Not sure what the benefit of the jargon is here.
Surprise surprise, people are using it to mean the former.
"Ah Interesting, I'm wondering how learned tokenized semantic meaning and diffusion models fit together."
>where our vocabulary is limited and often confusing.
What I read or hear is:
>where my vocabulary is limited.
We all live in a post-Wolfe world, there is a rich mine of unused archaic english, and plenty of unsubsumed latin and greek words ripe for repurpose.
Nonsense. Your proposed "jargon" just didn't catch on. Also, language evolves way faster than most people realize.
Trying to shoehorn static semantics to software development is a losing game, I think.

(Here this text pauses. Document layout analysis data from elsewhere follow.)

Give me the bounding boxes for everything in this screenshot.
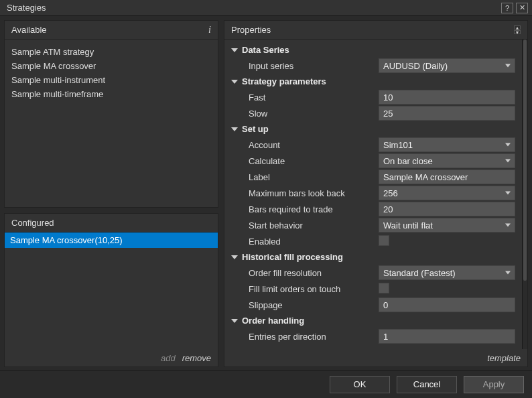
chevron-down-icon	[505, 271, 511, 275]
titlebar: Strategies ? ✕	[0, 0, 532, 16]
template-link[interactable]: template	[487, 353, 521, 363]
available-item[interactable]: Sample MA crossover	[6, 59, 216, 73]
apply-button[interactable]: Apply	[464, 376, 524, 393]
label-max-bars: Maximum bars look back	[224, 188, 379, 198]
properties-list: Data Series Input series AUDUSD (Daily) …	[224, 40, 527, 349]
row-account: Account Sim101	[224, 137, 519, 153]
group-historical-fill[interactable]: Historical fill processing	[224, 249, 519, 265]
fast-input[interactable]	[379, 90, 515, 105]
group-setup[interactable]: Set up	[224, 121, 519, 137]
add-link[interactable]: add	[161, 353, 176, 363]
label-calculate: Calculate	[224, 156, 379, 166]
right-column: Properties ▲ ▼ Data Series Input series …	[224, 20, 528, 367]
chevron-down-icon	[505, 224, 511, 227]
configured-item[interactable]: Sample MA crossover(10,25)	[5, 233, 218, 248]
bars-required-input[interactable]	[379, 202, 515, 216]
dialog-buttons: OK Cancel Apply	[0, 370, 532, 398]
properties-scrollbar[interactable]	[522, 40, 527, 349]
label-input[interactable]	[379, 170, 515, 184]
row-fill-limit: Fill limit orders on touch	[224, 281, 519, 297]
properties-spinner[interactable]: ▲ ▼	[514, 25, 521, 34]
configured-footer: add remove	[5, 349, 218, 367]
properties-header: Properties ▲ ▼	[224, 21, 527, 40]
slippage-input[interactable]	[379, 297, 515, 312]
window-title: Strategies	[7, 3, 498, 13]
slow-input[interactable]	[379, 106, 515, 121]
row-order-fill: Order fill resolution Standard (Fastest)	[224, 265, 519, 281]
info-icon[interactable]: i	[208, 25, 211, 36]
label-slow: Slow	[224, 109, 379, 119]
label-fill-limit: Fill limit orders on touch	[224, 284, 379, 294]
available-panel: Available i Sample ATM strategy Sample M…	[4, 20, 218, 208]
content-area: Available i Sample ATM strategy Sample M…	[0, 16, 532, 370]
left-column: Available i Sample ATM strategy Sample M…	[4, 20, 218, 367]
row-input-series: Input series AUDUSD (Daily)	[224, 58, 519, 74]
row-fast: Fast	[224, 89, 519, 105]
group-strategy-parameters[interactable]: Strategy parameters	[224, 74, 519, 89]
chevron-down-icon	[231, 127, 238, 131]
order-fill-select[interactable]: Standard (Fastest)	[379, 265, 515, 280]
label-label: Label	[224, 172, 379, 182]
fill-limit-checkbox[interactable]	[379, 283, 389, 293]
chevron-down-icon	[505, 64, 511, 68]
label-entries-per-direction: Entries per direction	[224, 332, 379, 342]
row-slow: Slow	[224, 105, 519, 121]
row-calculate: Calculate On bar close	[224, 153, 519, 169]
label-fast: Fast	[224, 92, 379, 103]
row-bars-required: Bars required to trade	[224, 201, 519, 217]
available-item[interactable]: Sample ATM strategy	[6, 45, 216, 59]
chevron-down-icon	[231, 80, 238, 84]
remove-link[interactable]: remove	[182, 353, 211, 363]
chevron-down-icon	[231, 48, 238, 52]
available-header: Available i	[5, 21, 218, 40]
label-account: Account	[224, 140, 379, 150]
strategies-dialog: Strategies ? ✕ Available i Sample ATM st…	[0, 0, 532, 398]
max-bars-select[interactable]: 256	[379, 186, 515, 200]
label-order-fill: Order fill resolution	[224, 268, 379, 278]
row-entries-per-direction: Entries per direction	[224, 328, 519, 344]
properties-panel: Properties ▲ ▼ Data Series Input series …	[224, 20, 528, 367]
chevron-down-icon	[505, 192, 511, 195]
row-max-bars: Maximum bars look back 256	[224, 185, 519, 201]
row-enabled: Enabled	[224, 233, 519, 249]
configured-list[interactable]: Sample MA crossover(10,25)	[5, 233, 218, 349]
properties-footer: template	[224, 349, 527, 367]
available-list[interactable]: Sample ATM strategy Sample MA crossover …	[5, 40, 218, 207]
chevron-down-icon	[505, 143, 511, 147]
label-slippage: Slippage	[224, 300, 379, 310]
group-order-handling[interactable]: Order handling	[224, 313, 519, 328]
available-item[interactable]: Sample multi-instrument	[6, 73, 216, 87]
label-bars-required: Bars required to trade	[224, 204, 379, 214]
help-button[interactable]: ?	[501, 3, 513, 13]
entries-per-direction-input[interactable]	[379, 329, 515, 344]
available-item[interactable]: Sample multi-timeframe	[6, 87, 216, 101]
account-select[interactable]: Sim101	[379, 137, 515, 152]
spin-up-icon[interactable]: ▲	[514, 25, 521, 29]
cancel-button[interactable]: Cancel	[397, 376, 457, 393]
label-input-series: Input series	[224, 61, 379, 71]
calculate-select[interactable]: On bar close	[379, 153, 515, 168]
chevron-down-icon	[231, 319, 238, 323]
row-slippage: Slippage	[224, 297, 519, 313]
start-behavior-select[interactable]: Wait until flat	[379, 218, 515, 233]
available-title: Available	[11, 25, 47, 35]
close-button[interactable]: ✕	[516, 3, 528, 13]
scrollbar-thumb[interactable]	[523, 40, 527, 281]
chevron-down-icon	[505, 159, 511, 163]
group-data-series[interactable]: Data Series	[224, 42, 519, 58]
properties-title: Properties	[231, 25, 271, 35]
row-label: Label	[224, 169, 519, 185]
configured-title: Configured	[11, 218, 54, 228]
input-series-select[interactable]: AUDUSD (Daily)	[379, 58, 515, 73]
ok-button[interactable]: OK	[330, 376, 390, 393]
configured-panel: Configured Sample MA crossover(10,25) ad…	[4, 213, 218, 367]
configured-header: Configured	[5, 214, 218, 233]
spin-down-icon[interactable]: ▼	[514, 30, 521, 34]
label-enabled: Enabled	[224, 237, 379, 247]
enabled-checkbox[interactable]	[379, 235, 389, 246]
row-start-behavior: Start behavior Wait until flat	[224, 217, 519, 233]
chevron-down-icon	[231, 255, 238, 259]
label-start-behavior: Start behavior	[224, 220, 379, 230]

Agile existed in a vacuum as a manifesto, then it existed as a driver for cults/zealots of the ideology, then as a de-facto process, and now it's just watered down to something execs repeat when they want to say "our company isn't like a regular stiff corporation, but something more adaptable than that".
Agile should still mean exactly the same thing as it did in the manifesto - people over process, short cycles, adaptability.
You just described the same thing as the post, but the author went exploring the inner workings of why it happens.
I recall Dave Thomas (one of the signers of the manifesto) made the point: He points out "agile" is an adjective, "agile" is not a noun. https://www.youtube.com/watch?v=a-BOSpxYJ9M
On one hand, the original meaning of "agile" hasn't changed, as one could consider that immutable - and on the other hand, words do not have inherent meaning, they have usages.
Does not really necessarily speak so much about Martin Fowler himself, he seems like a pretty decent and smart guy, but it's the case nonetheless.
Something I've learned from this is that semantic diffusion is real, and the definition of a new term isn't what that term was intended to mean - it's generally the first guess people have when they hear it.
"Prompt injection" was meant to mean "SQL injection for prompts" - the defining characteristic was that it was caused by concatenating trusted and untrusted text together.
But people unfamiliar with SQL injection hear "prompt injection" and assume that it means "injecting bad prompts into a model" - something I'd classify as jailbreaking.
When I coined the term "lethal trifecta" I deliberately played into this effect. The great thing about that term is that you can't guess what it means! It's clearly three bad things, but you're gonna have to go look it up to find out what those bad things are.
So far it seems to have resisted semantic diffusion a whole lot better than prompt injection did.